There are two main reasons why sperm may be absent from the semen (necessitating sperm aspiration).Obstructive azoospermia is the result of a blockage in the male reproductive tract. Sperm production in the testicle is normal but the sperm are trapped inside the epididymis.
Non-obstructive azoospermia is the result of severely impaired or non-existent sperm production. It is precisely these situations that require advanced reproduction technologies such as ICSI to establish a pregnancy.
Four different techniques can be used to obtain sperm and each has a different name and acronym. The procedures have clear cut advantages and drawbacks and not all are applicable to every situation. A thorough knowledge and understanding of the cause of the patient’s infertility and pathophysiology of the disease process are essential prior to recommending and performing any procedure. Sperm harvesting techniques used to obtain sperm from men with obstructive azoospermia include the following:
MESA stands for microsurgical epididymal sperm aspiration. It is optimal way of obtaining sperm in those men with a reproductive tract blockage (i.e., after a vasectomy, congenital absence of the vas deferens). The epididymis (organ above the testicle where the sperm are stored) is isolated through 1/2 inch incision made in the scrotal skin .An operating microscope is used to examine the very small tubules of the epididymis that contain the sperm .A dilated tubule is opened and the fluid is collected and examined for the presence and quality of sperm. All of the sperm containing fluid is collected and taken to the IVF lab for processing, use and freezing. If the fluid is devoid of sperm or only dead sperm are found, then another area of the epididymis is sampled. This is done until enough sperm are obtained to use and to store for future use.

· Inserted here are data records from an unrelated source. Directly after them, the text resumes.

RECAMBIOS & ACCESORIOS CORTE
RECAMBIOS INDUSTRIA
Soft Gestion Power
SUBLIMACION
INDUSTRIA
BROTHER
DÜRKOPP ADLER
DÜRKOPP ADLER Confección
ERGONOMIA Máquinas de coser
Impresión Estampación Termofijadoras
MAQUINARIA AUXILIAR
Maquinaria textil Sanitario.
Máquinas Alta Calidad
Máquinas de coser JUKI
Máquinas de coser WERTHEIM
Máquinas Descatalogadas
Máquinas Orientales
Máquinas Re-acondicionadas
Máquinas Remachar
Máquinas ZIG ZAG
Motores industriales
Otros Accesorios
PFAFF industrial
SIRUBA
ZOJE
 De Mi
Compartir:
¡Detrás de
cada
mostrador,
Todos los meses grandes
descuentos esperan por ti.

PESA – A needle is placed into the epididymis in the hope that a pocket of sperm will be found and aspirated.
TESE stands for testicular sperm extraction. It is an open procedure performed under direct vision and therefore minimizes potential complications. A small piece of testicular tissue is removed through a 1/2 inch skin incision. The tissue is placed in culture media and morsalized into tiny pieces. Sperm are liberated from within the seminiferous tubules where they are produced and are then extracted from the surrounding testicular tissue. This can be an exhaustive process depending on the degree of sperm production.
It can be performed in an operating room or office procedure room using a local anaesthetic. We recommend mild sedation for patient comfort. Sperm harvested usingTESE can be frozen and stored for later use.

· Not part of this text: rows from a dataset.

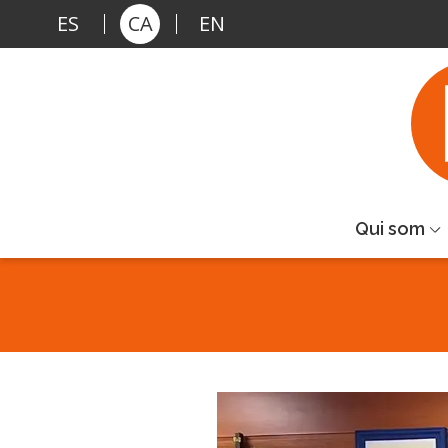
Vés al contingut
ES
CA
EN
Qui som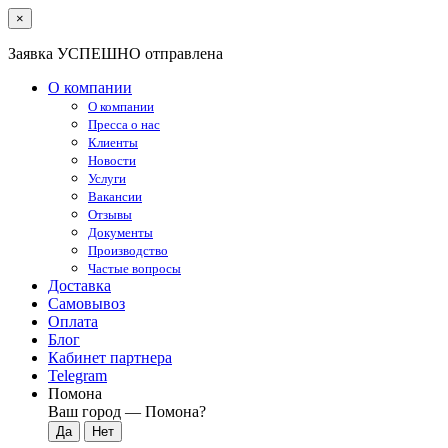
×
Заявка УСПЕШНО отправлена
О компании
О компании
Пресса о нас
Клиенты
Новости
Услуги
Вакансии
Отзывы
Документы
Производство
Частые вопросы
Доставка
Самовывоз
Оплата
Блог
Кабинет партнера
Telegram
Помона
Ваш город —
Помона
?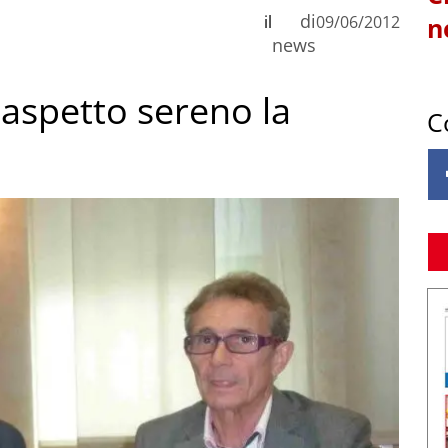
di
il
09/06/2012
n
news
aspetto sereno la
C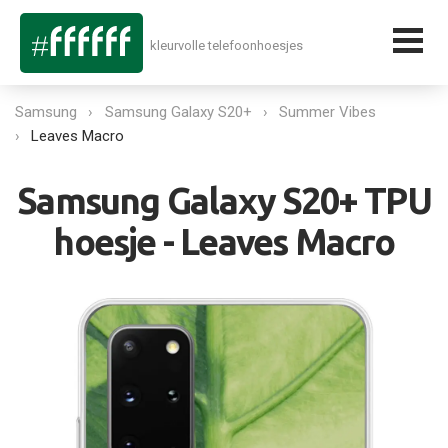
kleurvolle telefoonhoesjes
Samsung
Samsung Galaxy S20+
Summer Vibes
Leaves Macro
Samsung Galaxy S20+ TPU
hoesje - Leaves Macro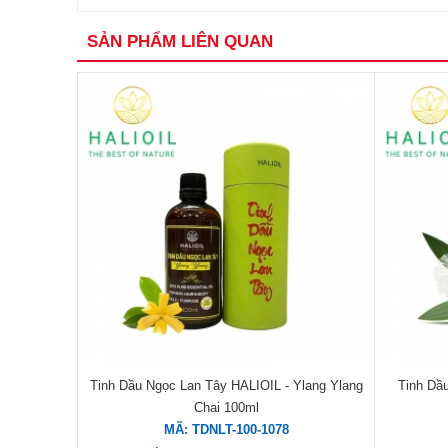
SẢN PHẨM LIÊN QUAN
Tinh Dầu Ngọc Lan Tây HALIOIL - Ylang Ylang
Tinh Dầ
Chai 100ml
MÃ: TDNLT-100-1078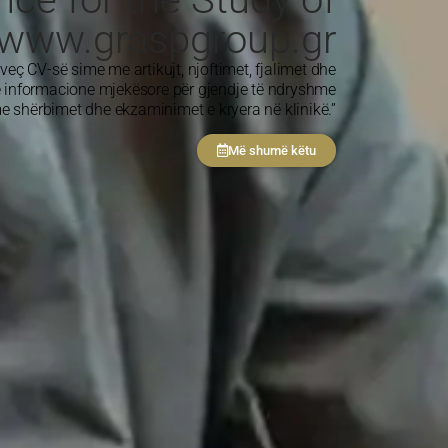
 www.graspgroup.gr
veç CV-së sime me artikujt, njoftimet, fjalimet dhe
he informacione mjekësore për gjendje të ndryshme
me shërbimet dhe ekzaminimet e kryera në klinikë.”
Më shumë këtu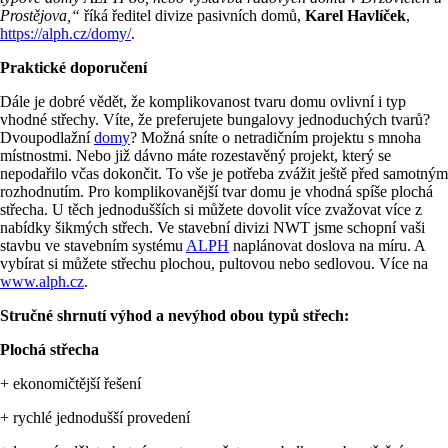
Prostějova,“
říká ředitel divize pasivních domů,
Karel Havlíček
,
https://alph.cz/domy/
.
Praktické doporučení
Dále je dobré vědět, že komplikovanost tvaru domu ovlivní i typ
vhodné střechy. Víte, že preferujete bungalovy jednoduchých tvarů?
Dvoupodlažní
domy
? Možná sníte o netradičním projektu s mnoha
místnostmi. Nebo již dávno máte rozestavěný projekt, který se
nepodařilo včas dokončit. To vše je potřeba zvážit ještě před samotným
rozhodnutím. Pro komplikovanější tvar domu je vhodná spíše plochá
střecha. U těch jednodušších si můžete dovolit více zvažovat více z
nabídky šikmých střech. Ve stavební divizi NWT jsme schopní vaši
stavbu ve stavebním systému
ALPH
naplánovat doslova na míru. A
vybírat si můžete střechu plochou, pultovou nebo sedlovou. Více na
www.alph.cz
.
Stručné shrnutí výhod a nevýhod obou typů střech:
Plochá střecha
+ ekonomičtější řešení
+ rychlé jednodušší provedení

TESA or testicular sperm aspiration is a needle biopsy of the testicle. It is an office procedure performed under local anaesthesia. A small incision is made in the scrotal skin and a spring loaded needle is fired through the testicle. While it is possible to retrieve sperm using this technique, the amount is often low because the needle cuts a thin sliver of tissue
Sperm aspiration (when performed using the appropriate technique) is usually a very successful, minimally invasive procedure that allows even men who make very few sperm to conceive a child of their own. Our goal is to provide the safest, most effective patient care and to collect as much good quality sperm as possible to minimize the need for future multiple surgeries.